Do you see how vocabulary makes a difference? You place yourself, by your own choice, in a sexually revved-up situation, and at some point you prefernot to be there, but you’re there, so you live with it. Now, call it sin and you have a whole different paradigm to consider. If it is sin for me to eat Brussels sprouts (my wife would say I act like it is) then it’s no longer a matter of preference. The sprouts are now absolutely off limits. If someone offers me either a cheeseburger or some Brussels sprouts, the action is clear; the choice was made before the two were ever set before me. One is sin and the other is not.
So here is what I need to ask you: Is it merely your preference to change, or have you been convicted by God’s Spirit, knowing that Scripture lays out clear guidelines about sexual intimacy outside marriage? Your answer to that question will make all the difference in your ability to “go back” and draw a new line of behavior. If it is merely personal preference, it will be very difficult to draw new boundaries, because they’re arbitrary. But if what you’re sensing is godly conviction, then there is hope for change, and your reaction should be repentance, not a change of preference.

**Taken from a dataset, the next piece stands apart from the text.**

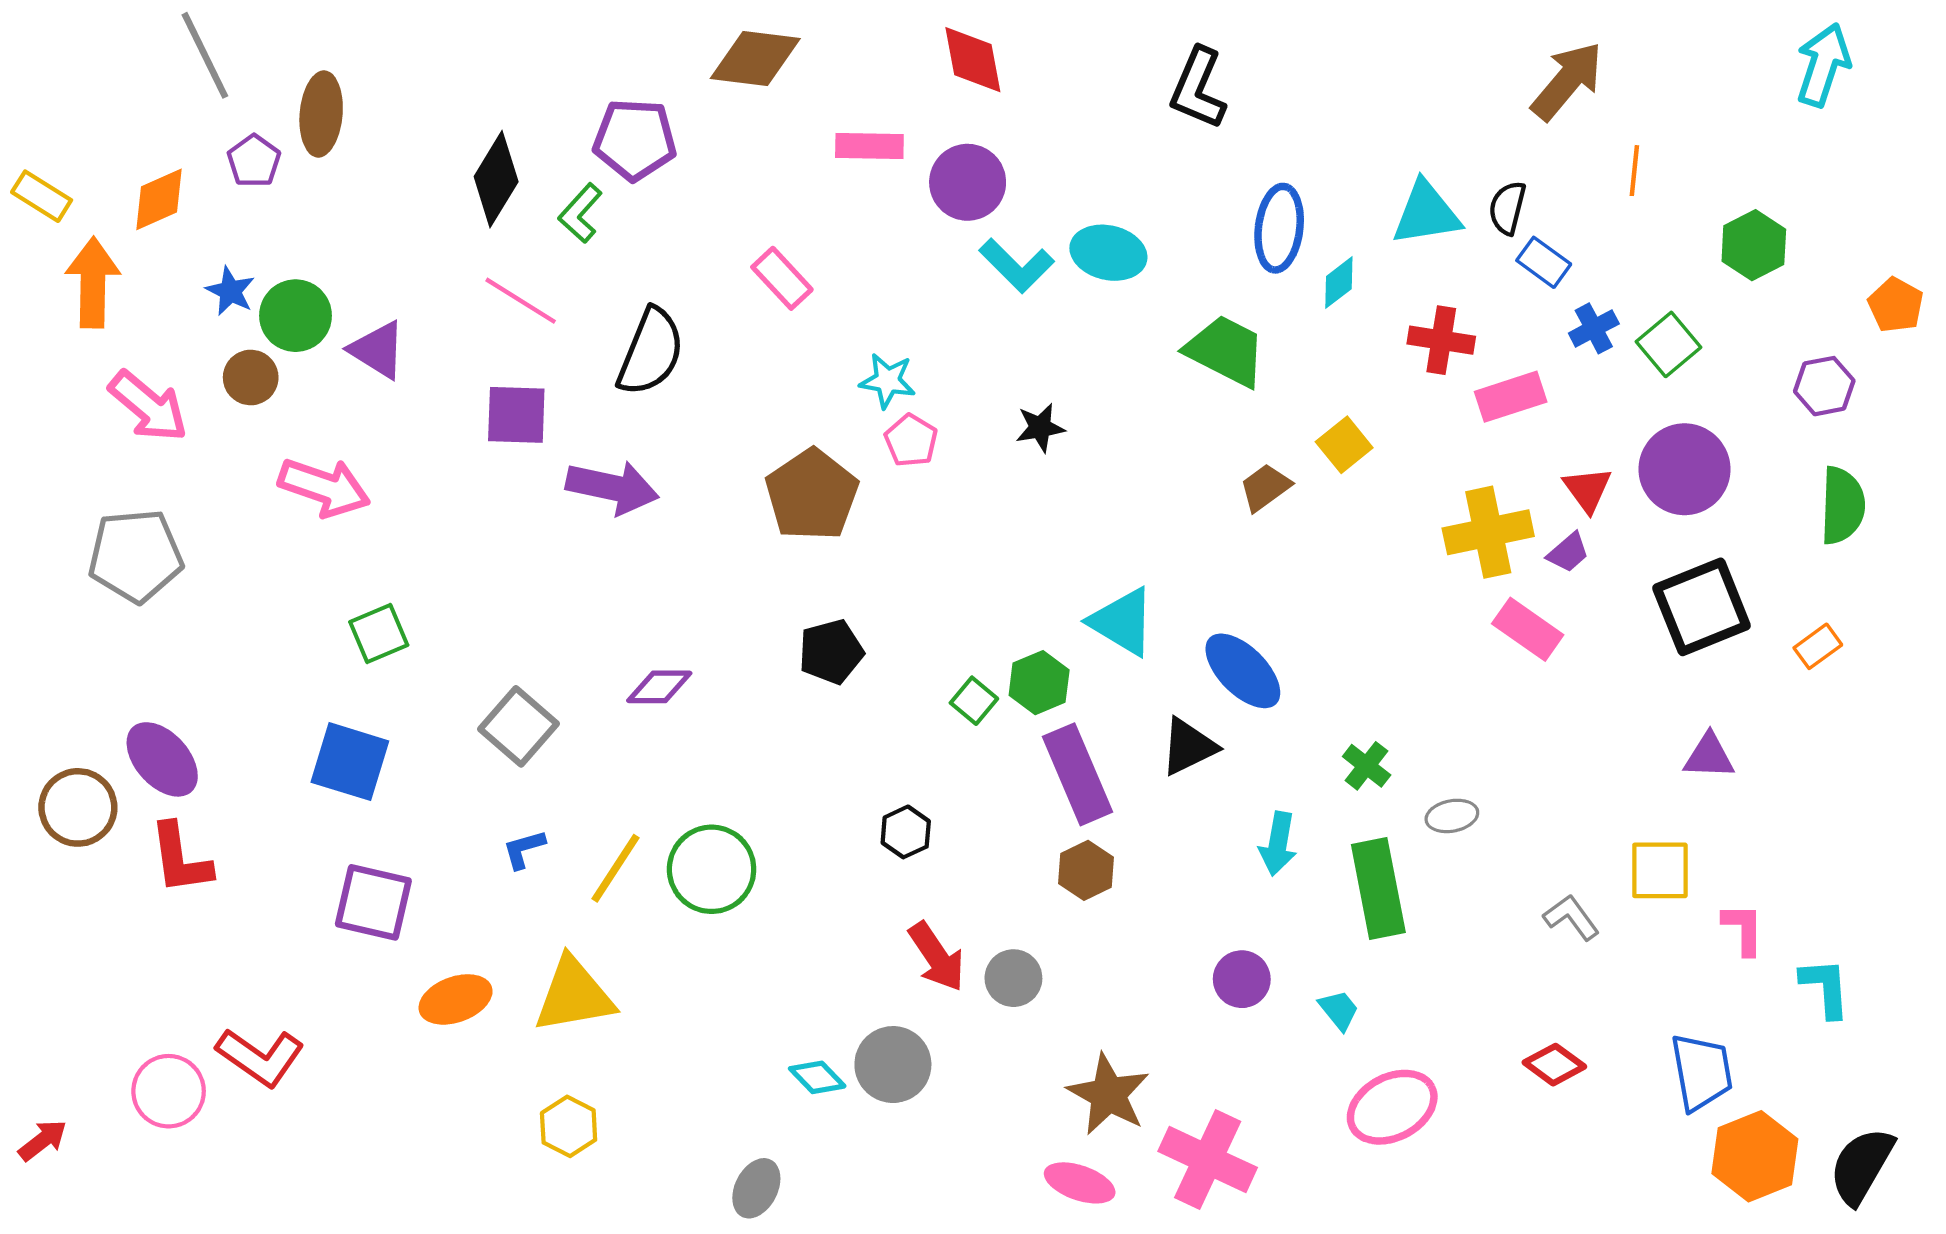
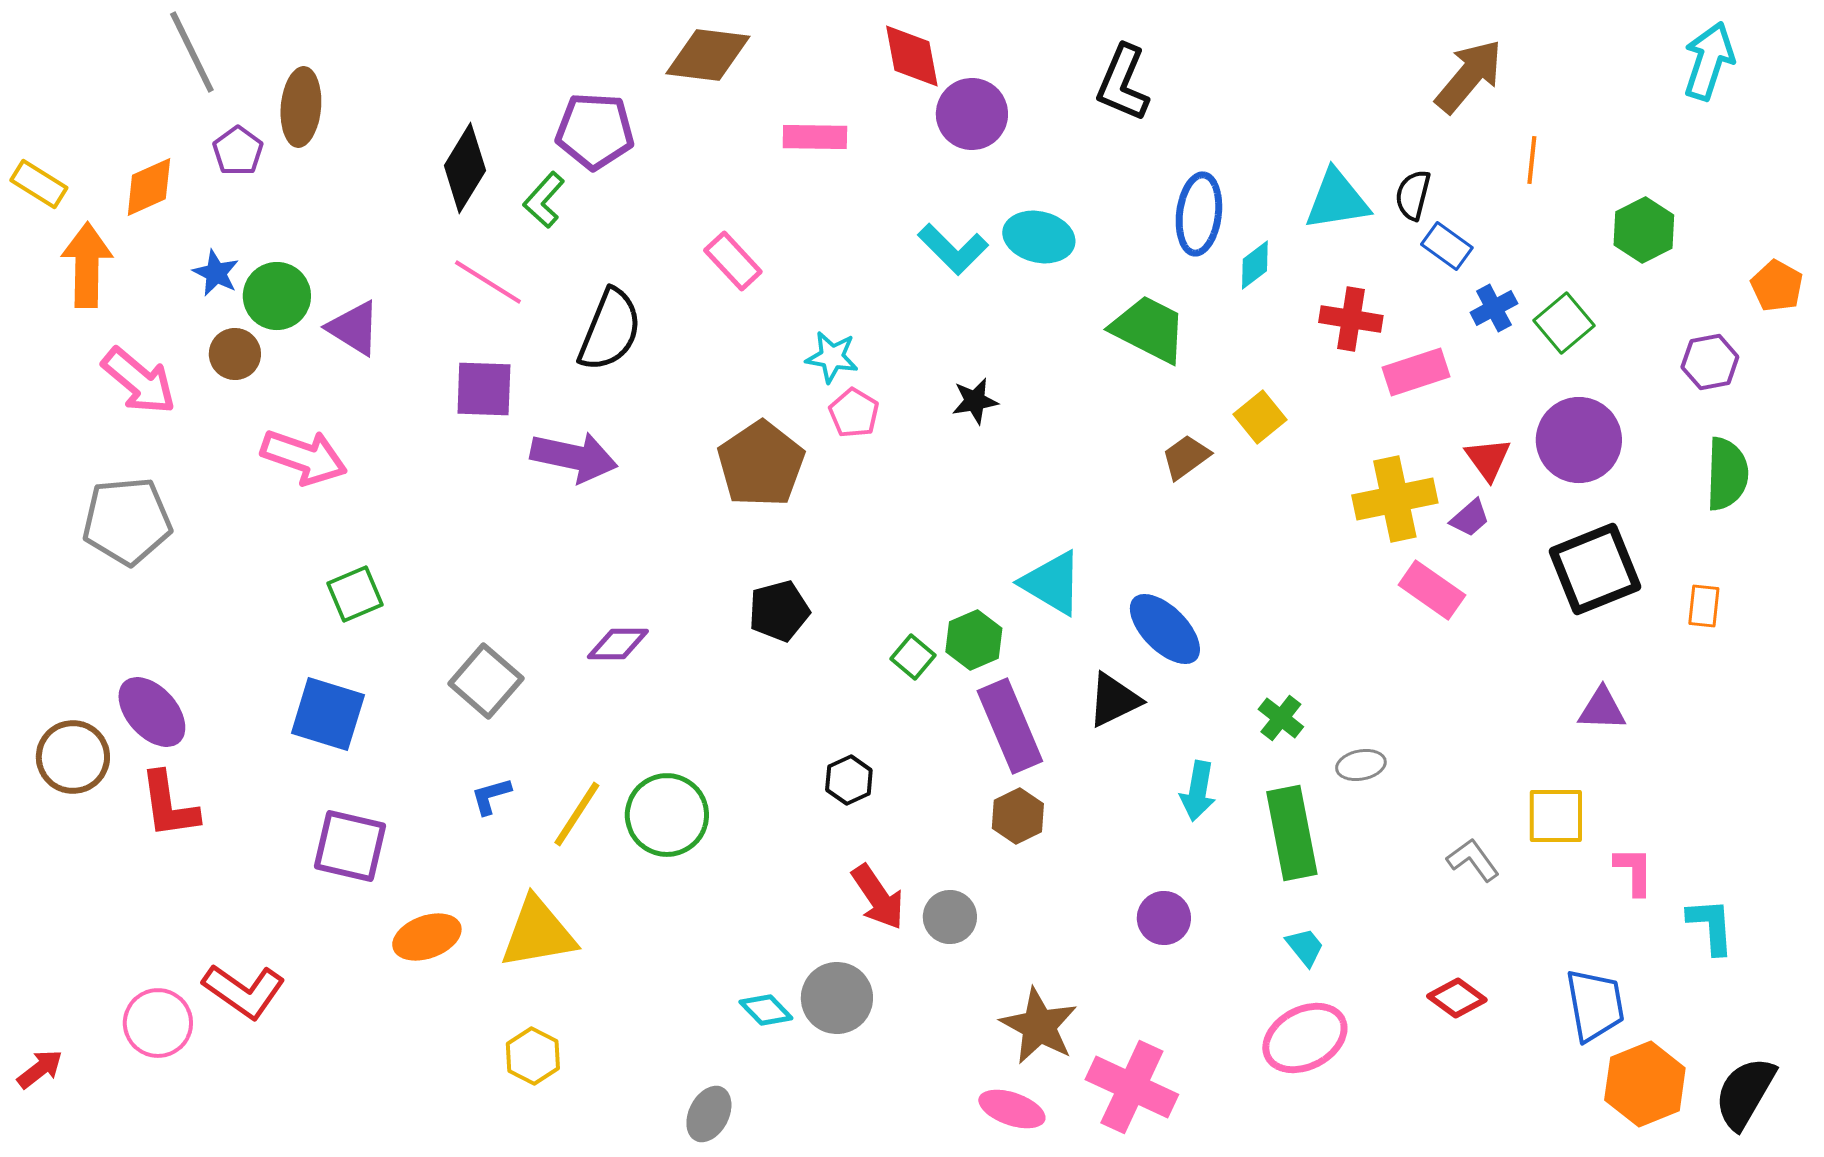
purple circle: (968, 182) -> (972, 114), moved
orange rectangle: (1818, 646) -> (1704, 606), turned -48
cyan trapezoid: (1339, 1010) -> (1305, 947), moved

So let’s call it sin. If that’s the case, then your reaction is clear cut: repentance. Repentance means confessing your sin to God, asking for and receiving His forgiveness, and, empowered by His Spirit, changing your mind and behavior to that which honors God and brings Him glory. Viewing your situation this way gives you the most hope for change that sticks. Calling it what it is also impacts how you address it with your boyfriend. He might try to talk you out of a “preference,” but if he’s a serious Christian he’ll be more likely to understand the weight of your decision if it is borne out of godly conviction.
As for how to address this with your boyfriend, you need to approach him with the same grace God approached you with it, but with a strong resolve about your conviction. More than likely, he’s had some of the same convictions, but just hasn’t acted on them. But remember, you are responsible for your sin, your actions, not his. And that’s just what you need to say — that God has convicted you about your behavior and that it has changed (not in the process of changing, but changed — that’s repentance). He needs to understand that this is not a judgment of how you feel about him, and that, in fact, the intimacy you’ve shared has been enjoyable — you’re human and God made it for enjoyment — but that you are going to wait for the biblical context — marriage.
Here’s the crucial part for you. Your concern and desire to respond to God’s heart on this issue must be your highest goal — higher than your concern about your boyfriend’s reaction and higher than your concern about the future of this relationship. If you’re waiting to see what his reaction is to decide whether you stick with this, you could be setting yourself up for failure. Yes, it might be painful and yes, it might be difficult, but that’s OK. It’s right, and that is what matters.
On a practical level, now that you know what your new standards are, don’t do anything that moves you in the direction of lowering those standards. If you don’t want to burn down the house, don’t build a campfire in the living room. If you don’t want to cross the line of physical intimacy, then don’t be alone with each other without any accountability from anyone. That’s just common sense. You can have a private conversation or pray together in view of others, so why do you need to be alone? You need to “go public” with your relationship, literally, so that you have accountability for your time together — no more hanging out in the shadows, OK?
No matter how your boyfriend responds, this is the best thing you can do for your relationship. If he doesn’t honor or respect your heartfelt conviction, that’s a red flag about how he would respond to you similarly in marriage. If he steps up and does the right thing, your relationship will be strengthened, you’ll love him all the more and God will get the glory.